## Exercise brief
Please transcribe the data exactly as shown, skipping the images.

[Extracted page text data]
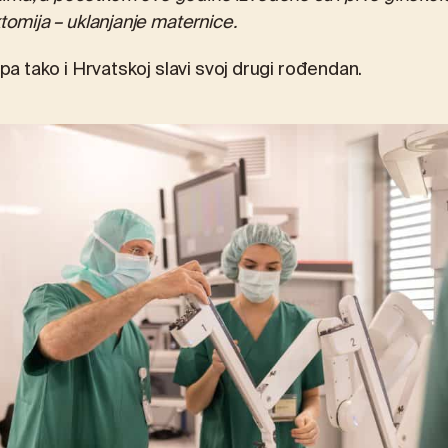
ktomija – uklanjanje maternice.
, pa tako i Hrvatskoj slavi svoj drugi rođendan.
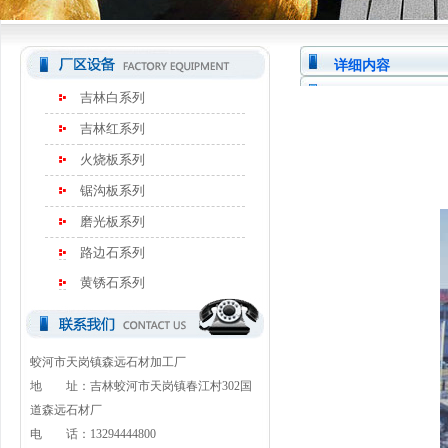
详细内容
吉林白系列
吉林红系列
火烧板系列
锯沟板系列
磨光板系列
路边石系列
黄锈石系列
蛟河市天岗镇森远石材加工厂
地 址：吉林蛟河市天岗镇春江村302国
道森远石材厂
电 话：13294444800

## The answer
ktomija – uklanjanje maternice.
, pa tako i Hrvatskoj slavi svoj drugi rođendan.
详细内容
吉林白系列
吉林红系列
火烧板系列
锯沟板系列
磨光板系列
路边石系列
黄锈石系列
蛟河市天岗镇森远石材加工厂
地 址：吉林蛟河市天岗镇春江村302国
道森远石材厂
电 话：13294444800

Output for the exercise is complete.